Dimer Coverings of 1-Slab Cubic Lattices

Lattice dimer statistics in two-dimension gained momentum in 1961 when the exact solution of the enumeration of pure dimer coverings of a rectangular square lattice was found by Kasteleyn (Physica 27:1209–1225) and Temperley and Fisher (Philos Magn 6:1061–1063). Recently the author introduced the state matrix recursion method to generate the partition function for monomer–dimer coverings in the square lattice with monomer and dimer activities. In this paper, stepping up a dimension, we apply this method to the enumeration of pure dimer coverings in the 1-slab cubic m× n× 2 lattice.

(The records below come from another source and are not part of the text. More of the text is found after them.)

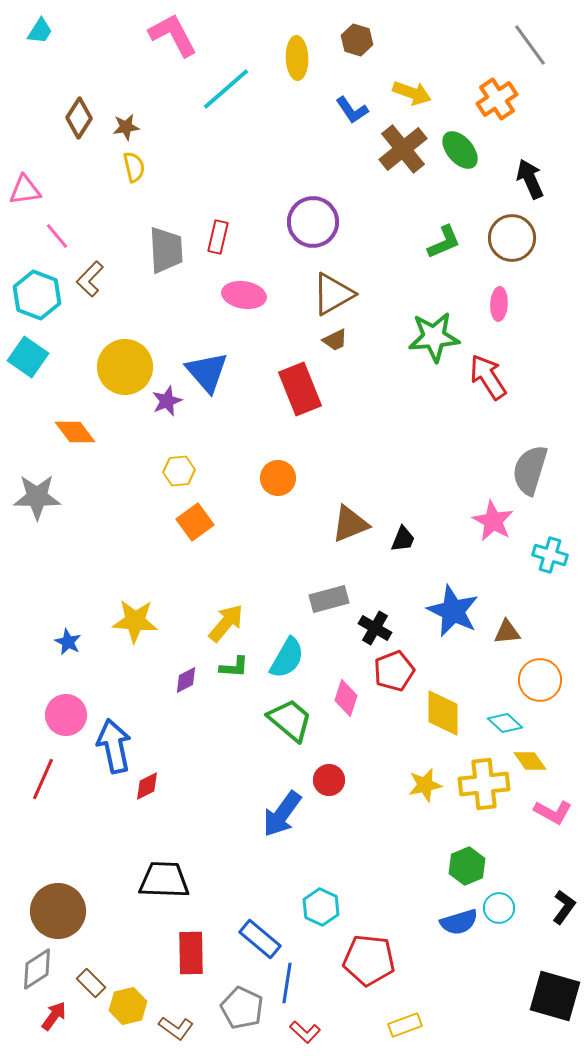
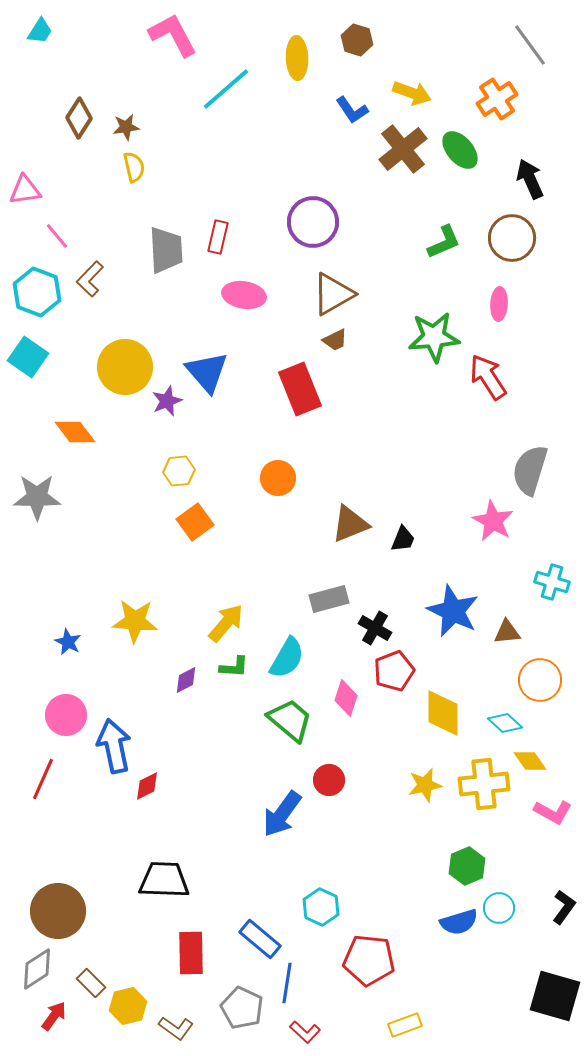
cyan hexagon at (37, 295): moved 3 px up
cyan cross at (550, 555): moved 2 px right, 27 px down
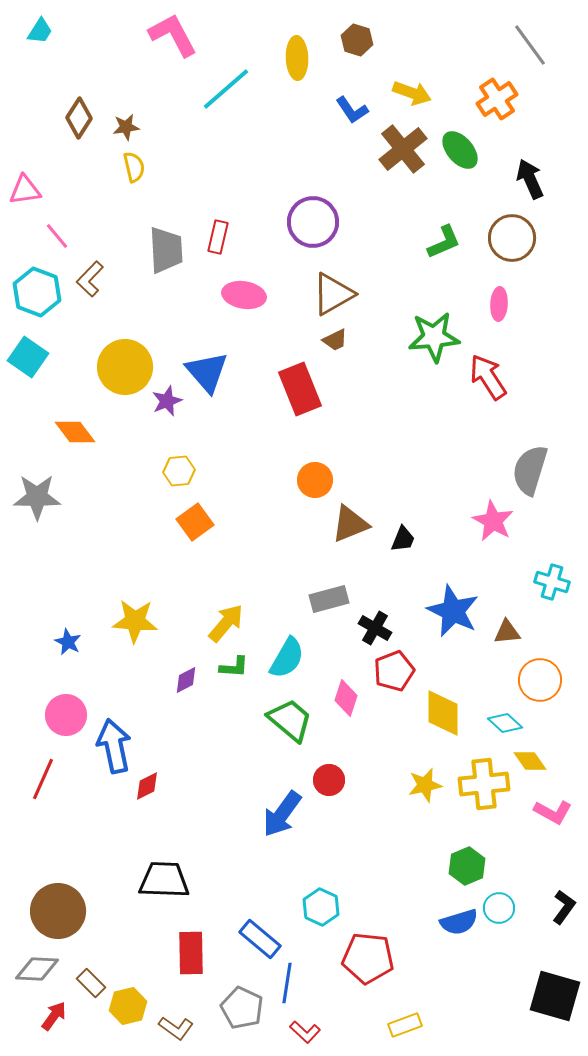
orange circle at (278, 478): moved 37 px right, 2 px down
red pentagon at (369, 960): moved 1 px left, 2 px up
gray diamond at (37, 969): rotated 36 degrees clockwise
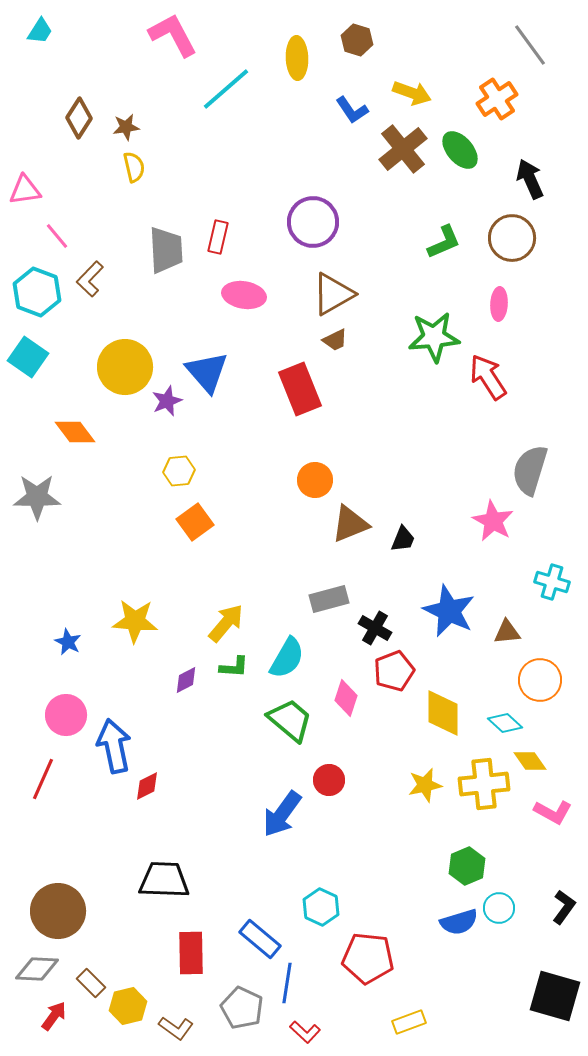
blue star at (453, 611): moved 4 px left
yellow rectangle at (405, 1025): moved 4 px right, 3 px up
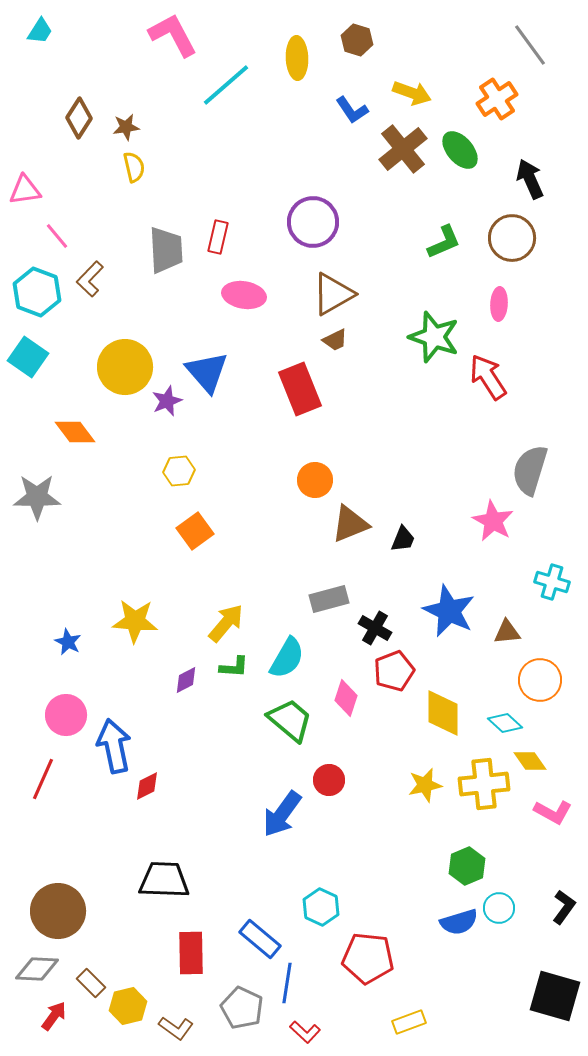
cyan line at (226, 89): moved 4 px up
green star at (434, 337): rotated 24 degrees clockwise
orange square at (195, 522): moved 9 px down
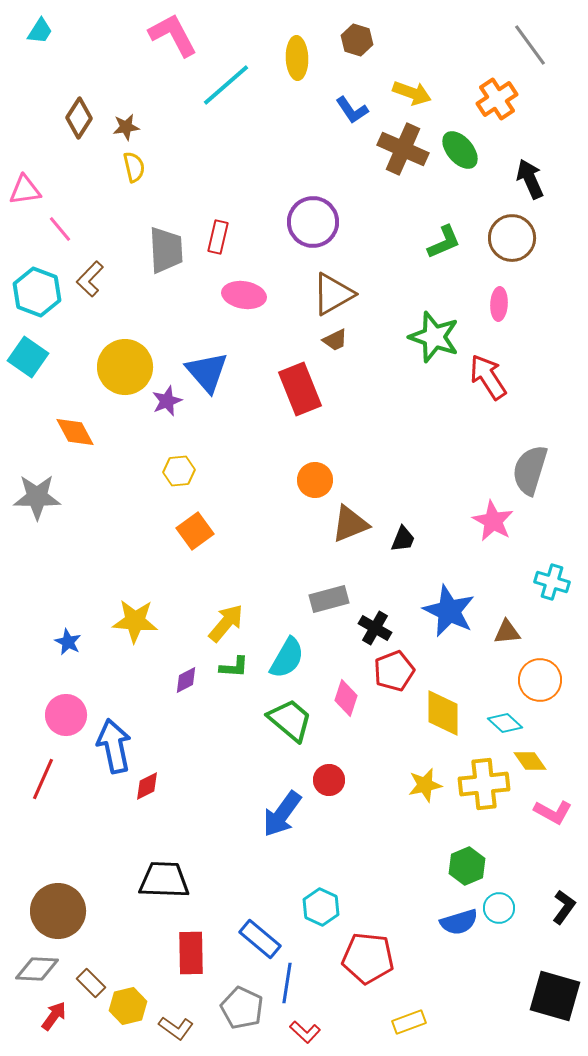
brown cross at (403, 149): rotated 27 degrees counterclockwise
pink line at (57, 236): moved 3 px right, 7 px up
orange diamond at (75, 432): rotated 9 degrees clockwise
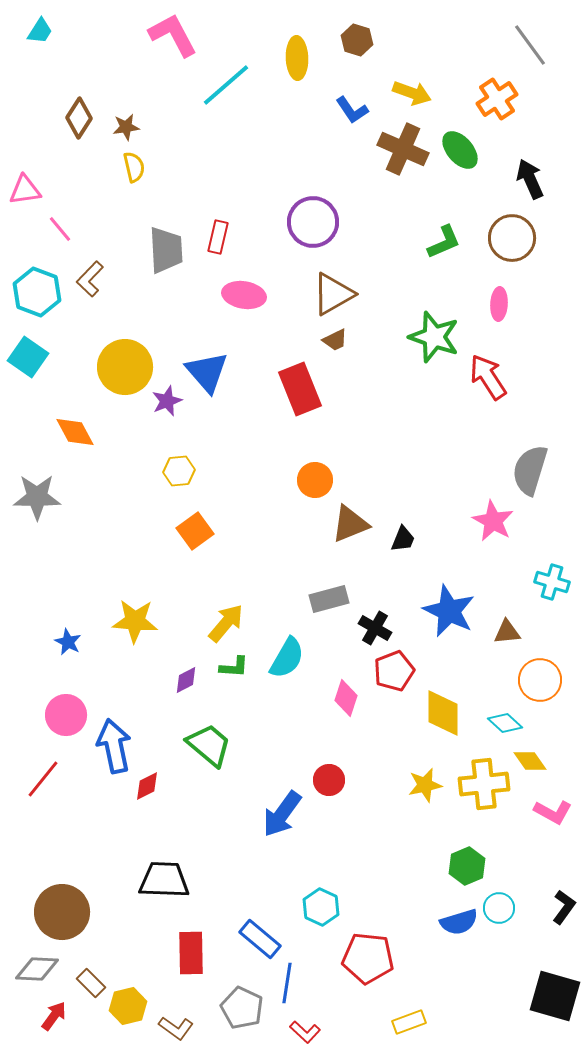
green trapezoid at (290, 720): moved 81 px left, 25 px down
red line at (43, 779): rotated 15 degrees clockwise
brown circle at (58, 911): moved 4 px right, 1 px down
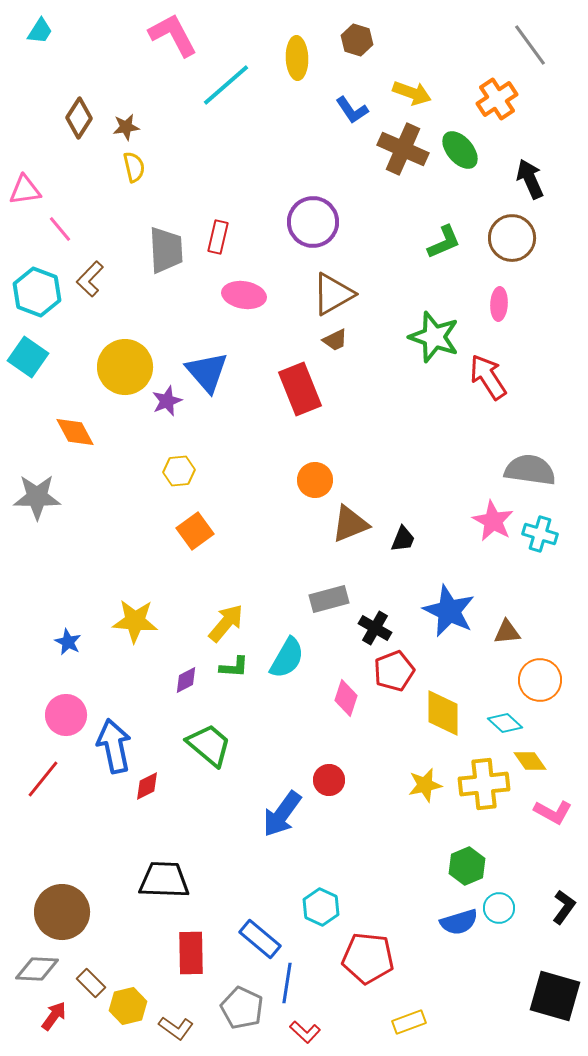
gray semicircle at (530, 470): rotated 81 degrees clockwise
cyan cross at (552, 582): moved 12 px left, 48 px up
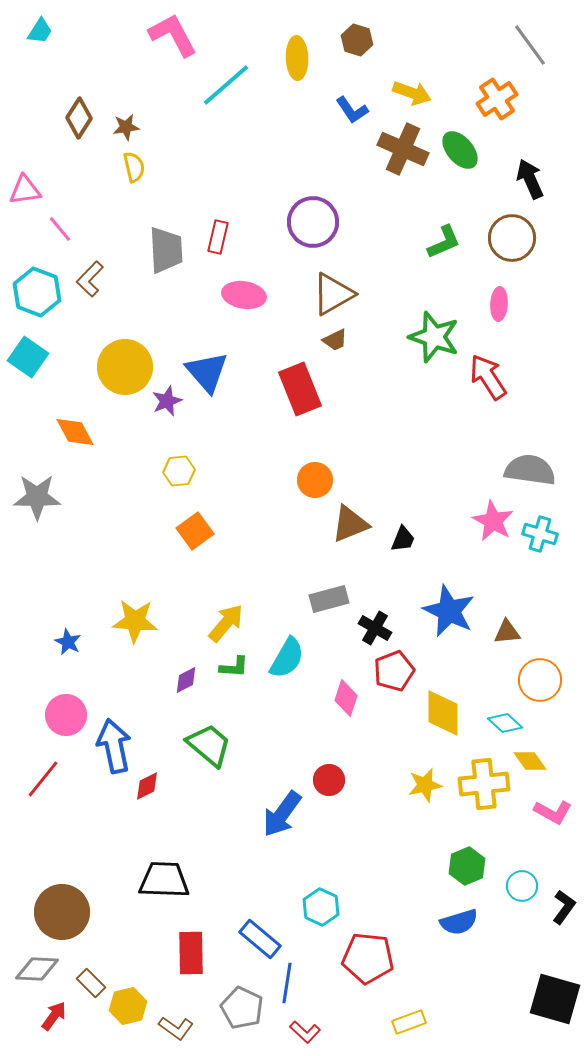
cyan circle at (499, 908): moved 23 px right, 22 px up
black square at (555, 996): moved 3 px down
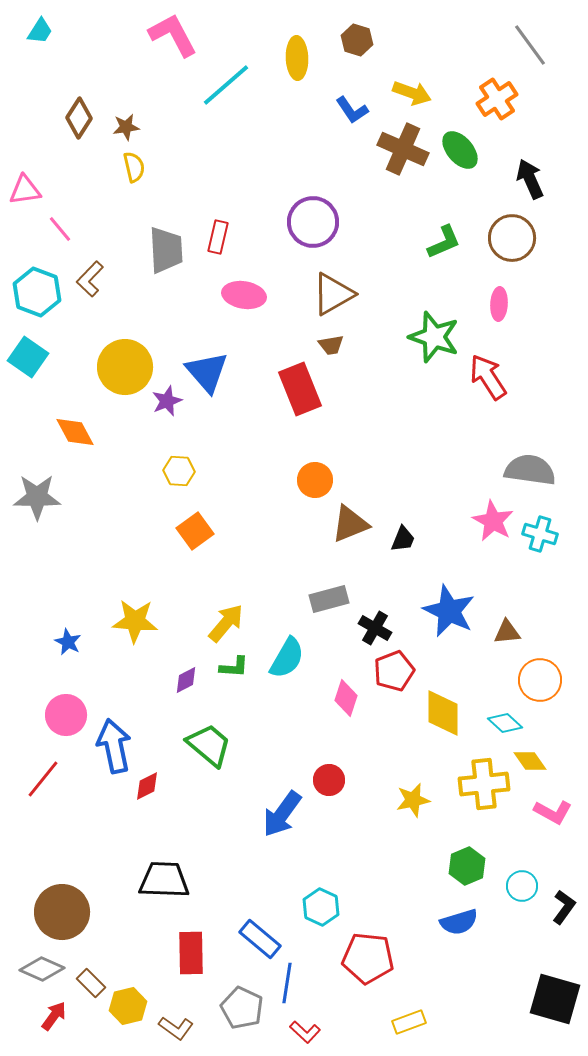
brown trapezoid at (335, 340): moved 4 px left, 5 px down; rotated 16 degrees clockwise
yellow hexagon at (179, 471): rotated 8 degrees clockwise
yellow star at (425, 785): moved 12 px left, 15 px down
gray diamond at (37, 969): moved 5 px right; rotated 21 degrees clockwise
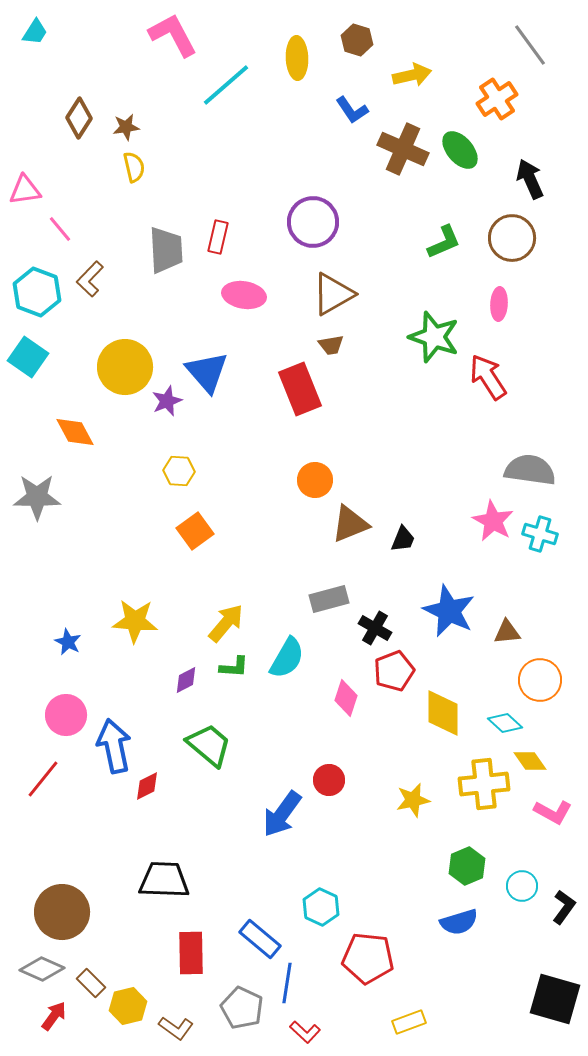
cyan trapezoid at (40, 31): moved 5 px left, 1 px down
yellow arrow at (412, 93): moved 18 px up; rotated 33 degrees counterclockwise
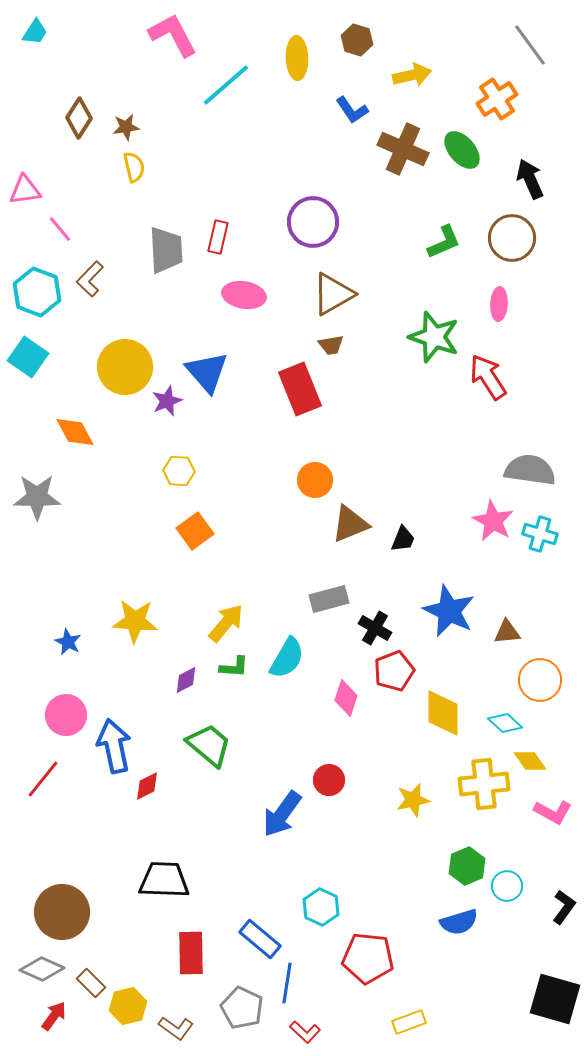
green ellipse at (460, 150): moved 2 px right
cyan circle at (522, 886): moved 15 px left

Its asymptotic behavior is also derived. As a pure dimer covering in two-dimension is known as a perfect matching or a domino tiling, a pure dimer covering in the 1-slab cubic lattice is considered as a perfect matching or a packing of a three-dimensional 2-layer box with dicubes which are formed by two unit cubes joined face to face. We further discuss a new bijective relation of this model to the set of so-called matrix entry neighbor-permutations of 1 , 2 , ⋯ , mn in S_mn rearranging each element at most to a neighboring position in the shape of the matrix whose entries are 1 , 2 , ⋯ , mn in usual order.